== YOUR GOAL ==
The finished copy should match every record exactly and contain no pictures.

─── MATERIAL PROVIDED

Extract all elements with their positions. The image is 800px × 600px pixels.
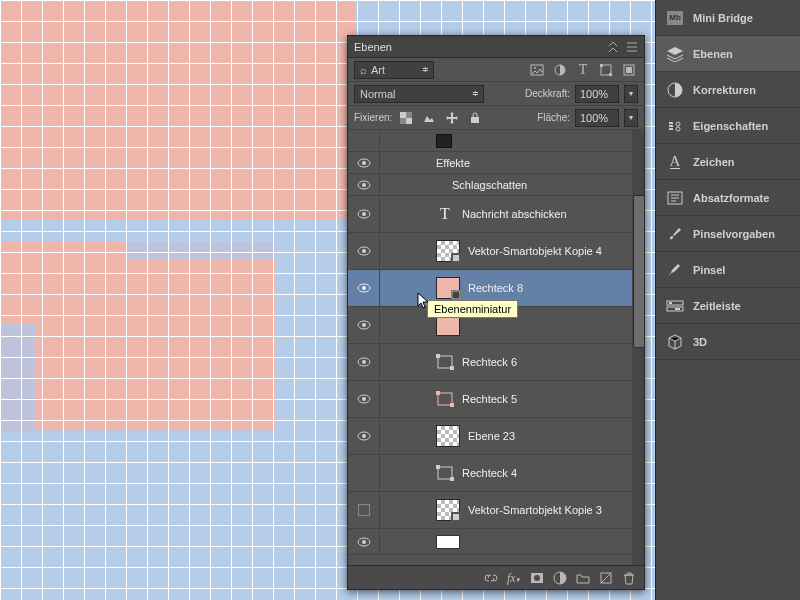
layer-fx-title[interactable]: Effekte — [348, 152, 644, 174]
visibility-icon[interactable] — [357, 357, 371, 367]
layer-row[interactable]: Vektor-Smartobjekt Kopie 4 — [348, 233, 644, 270]
svg-rect-9 — [400, 112, 406, 118]
blend-mode-select[interactable]: Normal≑ — [354, 85, 484, 103]
layer-row[interactable]: Rechteck 4 — [348, 455, 644, 492]
svg-rect-57 — [669, 302, 672, 304]
visibility-icon[interactable] — [357, 246, 371, 256]
new-layer-icon[interactable] — [599, 571, 613, 585]
visibility-icon[interactable] — [357, 537, 371, 547]
svg-rect-41 — [436, 465, 440, 469]
svg-point-15 — [362, 183, 366, 187]
lock-label: Fixieren: — [354, 112, 392, 123]
cursor-icon — [417, 292, 431, 310]
adjustments-icon — [666, 81, 684, 99]
layer-row[interactable]: Ebene 23 — [348, 418, 644, 455]
link-icon[interactable] — [484, 571, 498, 585]
layer-thumb — [436, 277, 460, 299]
svg-point-46 — [362, 540, 366, 544]
scrollbar-thumb[interactable] — [633, 195, 644, 347]
layer-row-selected[interactable]: Rechteck 8 Ebenenminiatur — [348, 270, 644, 307]
adjustment-icon[interactable] — [553, 571, 567, 585]
sidebar-item-character[interactable]: A Zeichen — [656, 144, 800, 180]
filter-type-text-icon[interactable]: T — [574, 61, 592, 79]
visibility-icon[interactable] — [357, 158, 371, 168]
visibility-icon[interactable] — [357, 394, 371, 404]
visibility-icon[interactable] — [357, 209, 371, 219]
sidebar-item-minibridge[interactable]: Mb Mini Bridge — [656, 0, 800, 36]
trash-icon[interactable] — [622, 571, 636, 585]
svg-rect-44 — [453, 514, 459, 520]
svg-point-52 — [676, 122, 680, 126]
svg-rect-32 — [450, 366, 454, 370]
lock-all-icon[interactable] — [466, 111, 484, 125]
svg-point-29 — [362, 360, 366, 364]
layer-thumb — [436, 240, 460, 262]
layer-row[interactable]: T Nachricht abschicken — [348, 196, 644, 233]
panel-titlebar[interactable]: Ebenen — [348, 36, 644, 58]
shape-layer-icon — [436, 390, 454, 408]
filter-smart-icon[interactable] — [620, 61, 638, 79]
layer-row[interactable]: Rechteck 6 — [348, 344, 644, 381]
panel-collapse-icon[interactable] — [608, 41, 620, 53]
svg-rect-30 — [438, 356, 452, 368]
filter-type-select[interactable]: ⌕Art≑ — [354, 61, 434, 79]
sidebar-item-properties[interactable]: Eigenschaften — [656, 108, 800, 144]
smartobject-badge-icon — [451, 253, 461, 263]
layer-row[interactable]: Rechteck 5 — [348, 381, 644, 418]
svg-point-34 — [362, 397, 366, 401]
visibility-icon[interactable] — [357, 320, 371, 330]
timeline-icon — [666, 297, 684, 315]
brush-icon — [666, 261, 684, 279]
sidebar-item-brush-presets[interactable]: Pinselvorgaben — [656, 216, 800, 252]
panel-menu-icon[interactable] — [626, 41, 638, 53]
svg-rect-37 — [450, 403, 454, 407]
character-icon: A — [666, 153, 684, 171]
svg-point-1 — [534, 67, 536, 69]
sidebar-item-brush[interactable]: Pinsel — [656, 252, 800, 288]
sidebar-item-adjustments[interactable]: Korrekturen — [656, 72, 800, 108]
visibility-icon[interactable] — [357, 431, 371, 441]
layer-row-partial[interactable] — [348, 130, 644, 152]
sidebar-item-3d[interactable]: 3D — [656, 324, 800, 360]
opacity-input[interactable]: 100% — [575, 85, 619, 103]
layer-row[interactable] — [348, 529, 644, 555]
type-layer-icon: T — [436, 205, 454, 223]
lock-position-icon[interactable] — [443, 111, 461, 125]
shape-layer-icon — [436, 353, 454, 371]
svg-rect-5 — [609, 73, 612, 76]
visibility-off-icon[interactable] — [358, 504, 370, 516]
filter-shape-icon[interactable] — [597, 61, 615, 79]
group-icon[interactable] — [576, 571, 590, 585]
layers-icon — [666, 45, 684, 63]
fill-dropdown[interactable]: ▾ — [624, 109, 638, 127]
shape-layer-icon — [436, 464, 454, 482]
svg-point-17 — [362, 212, 366, 216]
opacity-dropdown[interactable]: ▾ — [624, 85, 638, 103]
filter-pixel-icon[interactable] — [528, 61, 546, 79]
brush-presets-icon — [666, 225, 684, 243]
layer-row[interactable]: Vektor-Smartobjekt Kopie 3 — [348, 492, 644, 529]
filter-adjust-icon[interactable] — [551, 61, 569, 79]
svg-point-48 — [534, 575, 540, 581]
svg-point-19 — [362, 249, 366, 253]
svg-point-27 — [362, 323, 366, 327]
lock-pixels-icon[interactable] — [420, 111, 438, 125]
layer-thumb — [436, 499, 460, 521]
visibility-icon[interactable] — [357, 180, 371, 190]
fx-icon[interactable]: fx▾ — [507, 571, 521, 585]
layer-list: Effekte Schlagschatten T Nachricht absch… — [348, 130, 644, 565]
layer-fx-item[interactable]: Schlagschatten — [348, 174, 644, 196]
layers-scrollbar[interactable] — [632, 130, 644, 565]
sidebar-item-layers[interactable]: Ebenen — [656, 36, 800, 72]
svg-point-53 — [676, 127, 680, 131]
mask-icon[interactable] — [530, 571, 544, 585]
svg-rect-11 — [471, 117, 479, 123]
sidebar-item-timeline[interactable]: Zeitleiste — [656, 288, 800, 324]
visibility-icon[interactable] — [357, 283, 371, 293]
layers-panel: Ebenen ⌕Art≑ T Normal≑ Deckkraft: 100% ▾… — [347, 35, 645, 590]
sidebar-item-paragraph-styles[interactable]: Absatzformate — [656, 180, 800, 216]
right-sidebar: Mb Mini Bridge Ebenen Korrekturen Eigens… — [655, 0, 800, 600]
lock-transparency-icon[interactable] — [397, 111, 415, 125]
fill-input[interactable]: 100% — [575, 109, 619, 127]
svg-point-13 — [362, 161, 366, 165]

──────

== WRITTEN ANSWER ==
Extract all elements with their positions. The image is 800px × 600px pixels.
layer-fx-title[interactable]: Effekte — [348, 152, 644, 174]
visibility-icon[interactable] — [357, 357, 371, 367]
layer-row[interactable]: Vektor-Smartobjekt Kopie 4 — [348, 233, 644, 270]
svg-rect-9 — [400, 112, 406, 118]
blend-mode-select[interactable]: Normal≑ — [354, 85, 484, 103]
layer-row[interactable]: Rechteck 4 — [348, 455, 644, 492]
svg-rect-57 — [669, 302, 672, 304]
visibility-icon[interactable] — [357, 246, 371, 256]
new-layer-icon[interactable] — [599, 571, 613, 585]
visibility-icon[interactable] — [357, 537, 371, 547]
svg-rect-41 — [436, 465, 440, 469]
svg-point-15 — [362, 183, 366, 187]
lock-label: Fixieren: — [354, 112, 392, 123]
cursor-icon — [417, 292, 431, 310]
adjustments-icon — [666, 81, 684, 99]
layer-row[interactable]: Ebene 23 — [348, 418, 644, 455]
link-icon[interactable] — [484, 571, 498, 585]
layer-thumb — [436, 277, 460, 299]
svg-point-46 — [362, 540, 366, 544]
scrollbar-thumb[interactable] — [633, 195, 644, 347]
layer-row-selected[interactable]: Rechteck 8 Ebenenminiatur — [348, 270, 644, 307]
adjustment-icon[interactable] — [553, 571, 567, 585]
sidebar-item-character[interactable]: A Zeichen — [656, 144, 800, 180]
filter-type-text-icon[interactable]: T — [574, 61, 592, 79]
visibility-icon[interactable] — [357, 158, 371, 168]
visibility-icon[interactable] — [357, 394, 371, 404]
visibility-icon[interactable] — [357, 209, 371, 219]
sidebar-item-minibridge[interactable]: Mb Mini Bridge — [656, 0, 800, 36]
trash-icon[interactable] — [622, 571, 636, 585]
svg-rect-44 — [453, 514, 459, 520]
svg-point-52 — [676, 122, 680, 126]
svg-rect-32 — [450, 366, 454, 370]
lock-all-icon[interactable] — [466, 111, 484, 125]
svg-point-29 — [362, 360, 366, 364]
layer-thumb — [436, 240, 460, 262]
layer-row[interactable]: T Nachricht abschicken — [348, 196, 644, 233]
panel-titlebar[interactable]: Ebenen — [348, 36, 644, 58]
shape-layer-icon — [436, 390, 454, 408]
filter-smart-icon[interactable] — [620, 61, 638, 79]
layer-row[interactable]: Rechteck 6 — [348, 344, 644, 381]
panel-collapse-icon[interactable] — [608, 41, 620, 53]
svg-rect-30 — [438, 356, 452, 368]
filter-type-select[interactable]: ⌕Art≑ — [354, 61, 434, 79]
sidebar-item-properties[interactable]: Eigenschaften — [656, 108, 800, 144]
smartobject-badge-icon — [451, 253, 461, 263]
layer-row[interactable]: Rechteck 5 — [348, 381, 644, 418]
svg-point-34 — [362, 397, 366, 401]
visibility-icon[interactable] — [357, 320, 371, 330]
timeline-icon — [666, 297, 684, 315]
brush-icon — [666, 261, 684, 279]
sidebar-item-brush-presets[interactable]: Pinselvorgaben — [656, 216, 800, 252]
panel-menu-icon[interactable] — [626, 41, 638, 53]
svg-rect-37 — [450, 403, 454, 407]
character-icon: A — [666, 153, 684, 171]
svg-point-1 — [534, 67, 536, 69]
sidebar-item-brush[interactable]: Pinsel — [656, 252, 800, 288]
sidebar-item-adjustments[interactable]: Korrekturen — [656, 72, 800, 108]
visibility-icon[interactable] — [357, 431, 371, 441]
layer-row-partial[interactable] — [348, 130, 644, 152]
sidebar-item-3d[interactable]: 3D — [656, 324, 800, 360]
opacity-input[interactable]: 100% — [575, 85, 619, 103]
layer-row[interactable] — [348, 529, 644, 555]
type-layer-icon: T — [436, 205, 454, 223]
lock-position-icon[interactable] — [443, 111, 461, 125]
shape-layer-icon — [436, 353, 454, 371]
svg-rect-5 — [609, 73, 612, 76]
visibility-off-icon[interactable] — [358, 504, 370, 516]
filter-shape-icon[interactable] — [597, 61, 615, 79]
group-icon[interactable] — [576, 571, 590, 585]
layers-icon — [666, 45, 684, 63]
fill-dropdown[interactable]: ▾ — [624, 109, 638, 127]
shape-layer-icon — [436, 464, 454, 482]
svg-point-17 — [362, 212, 366, 216]
opacity-dropdown[interactable]: ▾ — [624, 85, 638, 103]
filter-pixel-icon[interactable] — [528, 61, 546, 79]
brush-presets-icon — [666, 225, 684, 243]
layer-row[interactable]: Vektor-Smartobjekt Kopie 3 — [348, 492, 644, 529]
filter-adjust-icon[interactable] — [551, 61, 569, 79]
svg-point-48 — [534, 575, 540, 581]
svg-point-19 — [362, 249, 366, 253]
svg-point-27 — [362, 323, 366, 327]
lock-pixels-icon[interactable] — [420, 111, 438, 125]
layer-thumb — [436, 499, 460, 521]
visibility-icon[interactable] — [357, 180, 371, 190]
fx-icon[interactable]: fx▾ — [507, 571, 521, 585]
layer-list: Effekte Schlagschatten T Nachricht absch… — [348, 130, 644, 565]
layer-fx-item[interactable]: Schlagschatten — [348, 174, 644, 196]
layers-scrollbar[interactable] — [632, 130, 644, 565]
sidebar-item-layers[interactable]: Ebenen — [656, 36, 800, 72]
svg-point-53 — [676, 127, 680, 131]
mask-icon[interactable] — [530, 571, 544, 585]
svg-rect-11 — [471, 117, 479, 123]
sidebar-item-timeline[interactable]: Zeitleiste — [656, 288, 800, 324]
visibility-icon[interactable] — [357, 283, 371, 293]
layers-panel: Ebenen ⌕Art≑ T Normal≑ Deckkraft: 100% ▾… — [347, 35, 645, 590]
sidebar-item-paragraph-styles[interactable]: Absatzformate — [656, 180, 800, 216]
right-sidebar: Mb Mini Bridge Ebenen Korrekturen Eigens… — [655, 0, 800, 600]
lock-transparency-icon[interactable] — [397, 111, 415, 125]
fill-input[interactable]: 100% — [575, 109, 619, 127]
svg-point-13 — [362, 161, 366, 165]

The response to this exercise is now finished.